## PROBLEM DESCRIPTION
Instruction for the data below: set down exactly the lines from the line with "اسبی نشان می‌دهند." to the line with "ر مناطق ساحلی", inclusive, and no others.

** DATA SUPPLIED follows **

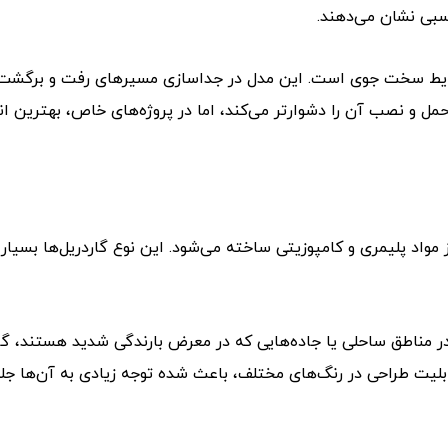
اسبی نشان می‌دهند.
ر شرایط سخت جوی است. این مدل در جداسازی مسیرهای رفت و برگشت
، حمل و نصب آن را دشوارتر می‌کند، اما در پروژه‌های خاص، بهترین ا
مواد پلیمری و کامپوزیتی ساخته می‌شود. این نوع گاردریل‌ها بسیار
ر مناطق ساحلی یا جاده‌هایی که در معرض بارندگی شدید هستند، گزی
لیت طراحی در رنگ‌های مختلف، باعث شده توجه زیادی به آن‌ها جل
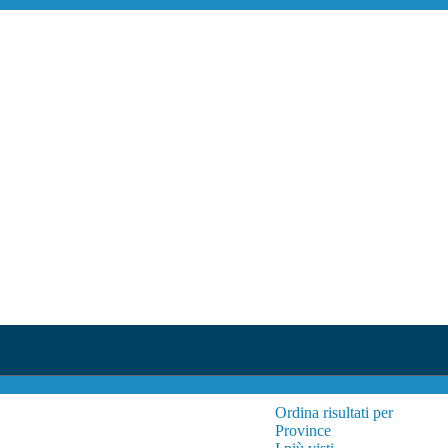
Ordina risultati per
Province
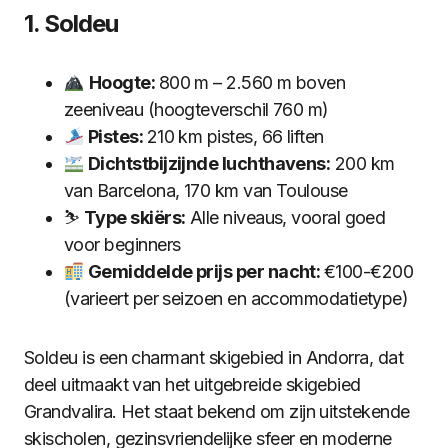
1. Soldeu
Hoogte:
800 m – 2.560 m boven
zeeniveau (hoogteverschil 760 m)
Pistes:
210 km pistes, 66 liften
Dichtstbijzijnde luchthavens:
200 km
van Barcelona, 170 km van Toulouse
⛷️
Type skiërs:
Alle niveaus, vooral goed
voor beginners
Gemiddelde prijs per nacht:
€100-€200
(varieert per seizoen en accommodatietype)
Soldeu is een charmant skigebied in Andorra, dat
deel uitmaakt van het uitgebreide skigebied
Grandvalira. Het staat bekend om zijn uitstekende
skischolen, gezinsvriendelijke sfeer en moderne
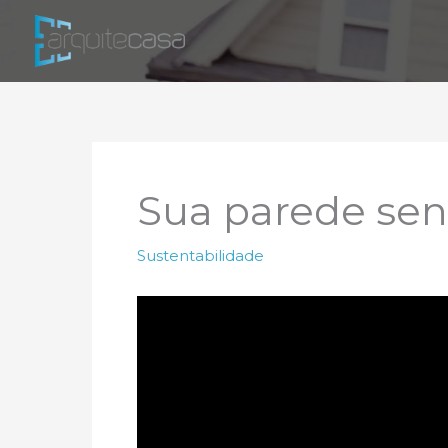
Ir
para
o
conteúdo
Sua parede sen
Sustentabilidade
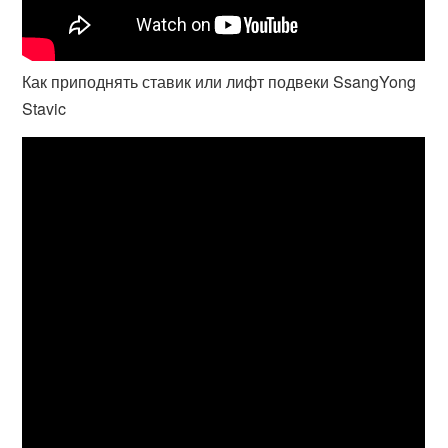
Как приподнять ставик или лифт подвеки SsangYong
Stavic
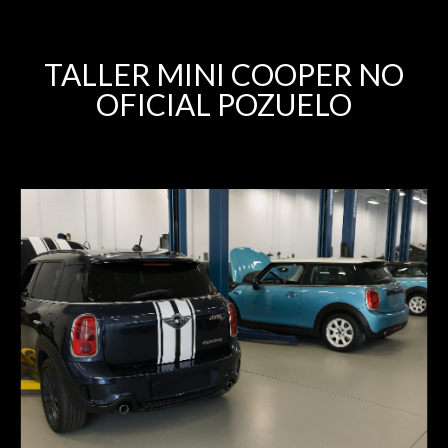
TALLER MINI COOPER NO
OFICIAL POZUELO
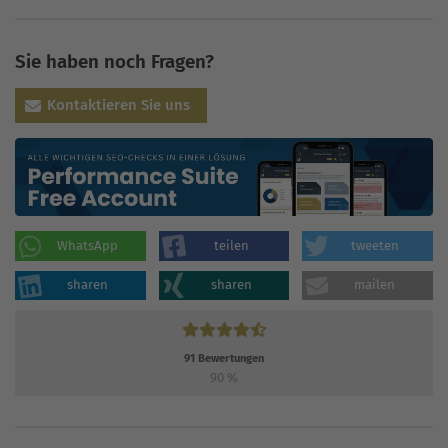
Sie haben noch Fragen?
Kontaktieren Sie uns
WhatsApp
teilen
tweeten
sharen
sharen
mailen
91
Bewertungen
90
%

** End of DATA SUPPLIED **
** DATA SUPPLIED follows **

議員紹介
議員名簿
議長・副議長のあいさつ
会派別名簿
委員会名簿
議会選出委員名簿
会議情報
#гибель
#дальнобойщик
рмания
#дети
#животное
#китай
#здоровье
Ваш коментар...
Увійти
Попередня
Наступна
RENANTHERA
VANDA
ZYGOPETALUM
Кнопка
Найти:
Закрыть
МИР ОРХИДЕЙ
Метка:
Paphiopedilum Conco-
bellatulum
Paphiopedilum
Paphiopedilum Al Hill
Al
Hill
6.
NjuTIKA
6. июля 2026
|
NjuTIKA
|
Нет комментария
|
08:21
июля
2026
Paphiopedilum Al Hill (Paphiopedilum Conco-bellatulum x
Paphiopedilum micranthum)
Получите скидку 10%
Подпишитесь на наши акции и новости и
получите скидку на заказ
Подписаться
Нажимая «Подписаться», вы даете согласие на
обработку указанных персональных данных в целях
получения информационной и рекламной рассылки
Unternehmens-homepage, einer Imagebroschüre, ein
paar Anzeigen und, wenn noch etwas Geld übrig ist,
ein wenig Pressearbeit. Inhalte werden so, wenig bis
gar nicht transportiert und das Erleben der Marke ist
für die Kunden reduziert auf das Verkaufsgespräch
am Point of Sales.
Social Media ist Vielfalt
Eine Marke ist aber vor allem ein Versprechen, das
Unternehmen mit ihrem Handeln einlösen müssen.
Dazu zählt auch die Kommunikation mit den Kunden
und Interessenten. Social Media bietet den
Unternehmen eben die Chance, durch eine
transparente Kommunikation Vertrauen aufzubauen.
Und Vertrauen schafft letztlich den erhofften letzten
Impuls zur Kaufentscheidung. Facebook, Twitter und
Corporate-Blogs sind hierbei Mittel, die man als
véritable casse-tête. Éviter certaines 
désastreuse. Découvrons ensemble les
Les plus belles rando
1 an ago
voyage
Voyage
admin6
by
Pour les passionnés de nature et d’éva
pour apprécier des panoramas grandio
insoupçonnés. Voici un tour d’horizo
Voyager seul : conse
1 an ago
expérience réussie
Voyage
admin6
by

** End of DATA SUPPLIED **
** DATA SUPPLIED follows **

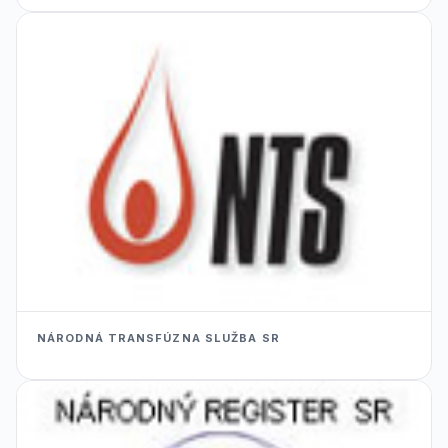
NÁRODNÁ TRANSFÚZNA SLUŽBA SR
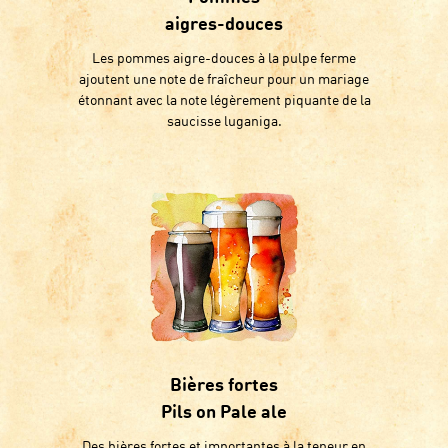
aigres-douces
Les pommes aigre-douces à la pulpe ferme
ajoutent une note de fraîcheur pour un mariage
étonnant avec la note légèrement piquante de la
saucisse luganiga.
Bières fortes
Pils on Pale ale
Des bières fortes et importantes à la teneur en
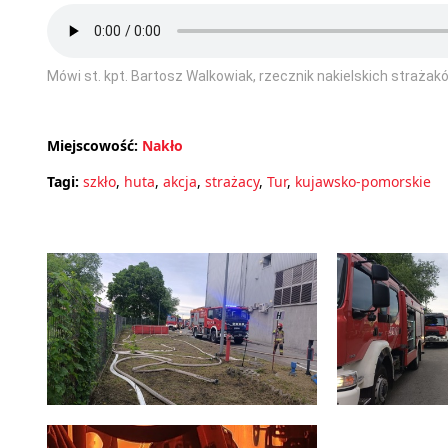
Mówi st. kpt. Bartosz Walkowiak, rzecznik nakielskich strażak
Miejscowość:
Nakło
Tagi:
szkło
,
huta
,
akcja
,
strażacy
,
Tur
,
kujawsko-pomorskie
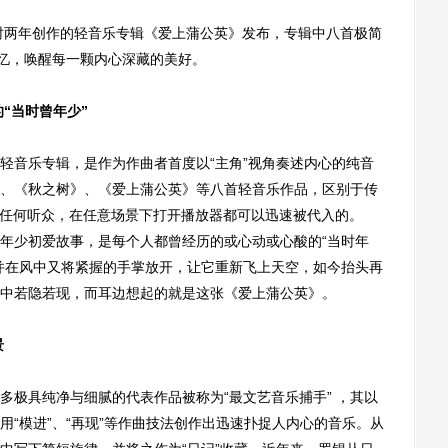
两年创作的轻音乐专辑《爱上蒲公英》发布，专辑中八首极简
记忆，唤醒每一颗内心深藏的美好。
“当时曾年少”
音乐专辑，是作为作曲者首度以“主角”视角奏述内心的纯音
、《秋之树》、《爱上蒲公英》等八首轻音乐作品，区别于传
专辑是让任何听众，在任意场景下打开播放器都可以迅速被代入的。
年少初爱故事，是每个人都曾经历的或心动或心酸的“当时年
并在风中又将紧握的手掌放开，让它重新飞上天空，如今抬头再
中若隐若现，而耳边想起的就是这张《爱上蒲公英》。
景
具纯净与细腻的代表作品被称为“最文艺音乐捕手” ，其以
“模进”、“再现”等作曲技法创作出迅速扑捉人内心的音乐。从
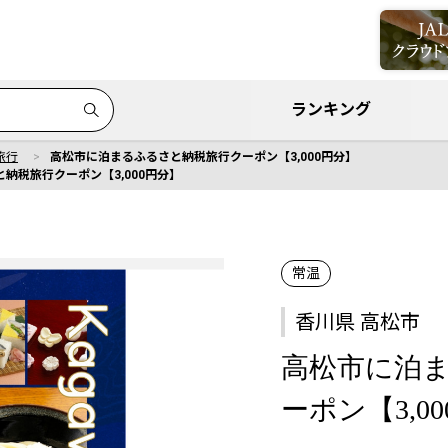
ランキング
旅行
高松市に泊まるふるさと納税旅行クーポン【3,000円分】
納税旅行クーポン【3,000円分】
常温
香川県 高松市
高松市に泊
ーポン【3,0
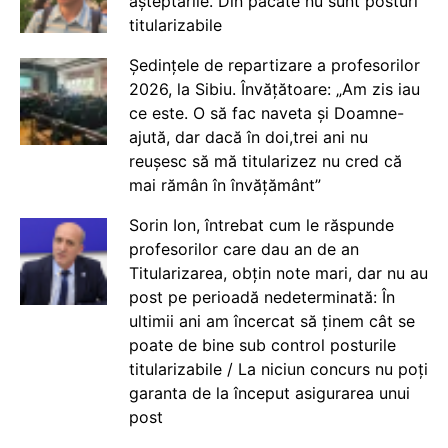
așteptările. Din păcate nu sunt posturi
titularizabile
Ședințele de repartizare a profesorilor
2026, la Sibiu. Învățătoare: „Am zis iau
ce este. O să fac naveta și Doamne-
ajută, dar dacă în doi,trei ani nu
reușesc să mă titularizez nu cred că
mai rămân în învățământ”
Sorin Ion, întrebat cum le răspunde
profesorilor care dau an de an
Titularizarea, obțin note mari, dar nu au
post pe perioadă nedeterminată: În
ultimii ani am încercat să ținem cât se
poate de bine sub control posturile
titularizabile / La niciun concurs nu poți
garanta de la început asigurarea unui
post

** End of DATA SUPPLIED **

## EXPECTED ANSWER
اسبی نشان می‌دهند.
ر شرایط سخت جوی است. این مدل در جداسازی مسیرهای رفت و برگشت
، حمل و نصب آن را دشوارتر می‌کند، اما در پروژه‌های خاص، بهترین ا
مواد پلیمری و کامپوزیتی ساخته می‌شود. این نوع گاردریل‌ها بسیار
ر مناطق ساحلی یا جاده‌هایی که در معرض بارندگی شدید هستند، گزی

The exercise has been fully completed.